# SUPPLIED MATERIAL
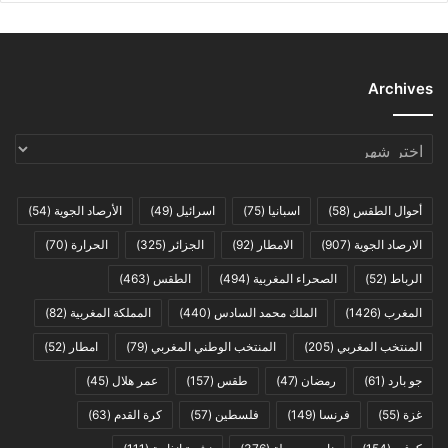
Archives
Archives
أحوال الطقس
(58)
اسبانيا
(75)
اسرائيل
(49)
الأرصاد الجوية
(54)
الارصاد الجوية
(907)
الامطار
(92)
الجزائر
(325)
الحرارة
(70)
الرباط
(52)
الصحراء المغربية
(494)
الطقس
(463)
المغرب
(1426)
الملك محمد السادس
(440)
المملكة المغربية
(82)
المنتخب المغربي
(205)
المنتخب الوطني المغربي
(79)
امطار
(52)
جو بارد
(61)
رمضان
(47)
طقس
(157)
عمر هلال
(45)
غزة
(55)
فرنسا
(149)
فلسطين
(57)
كرة القدم
(63)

# DESCRIPTION OF THE TASK
Reproduce the records exactly, images excluded.

# RESPONSE AREA
Archives
Archives
أحوال الطقس
(58)
اسبانيا
(75)
اسرائيل
(49)
الأرصاد الجوية
(54)
الارصاد الجوية
(907)
الامطار
(92)
الجزائر
(325)
الحرارة
(70)
الرباط
(52)
الصحراء المغربية
(494)
الطقس
(463)
المغرب
(1426)
الملك محمد السادس
(440)
المملكة المغربية
(82)
المنتخب المغربي
(205)
المنتخب الوطني المغربي
(79)
امطار
(52)
جو بارد
(61)
رمضان
(47)
طقس
(157)
عمر هلال
(45)
غزة
(55)
فرنسا
(149)
فلسطين
(57)
كرة القدم
(63)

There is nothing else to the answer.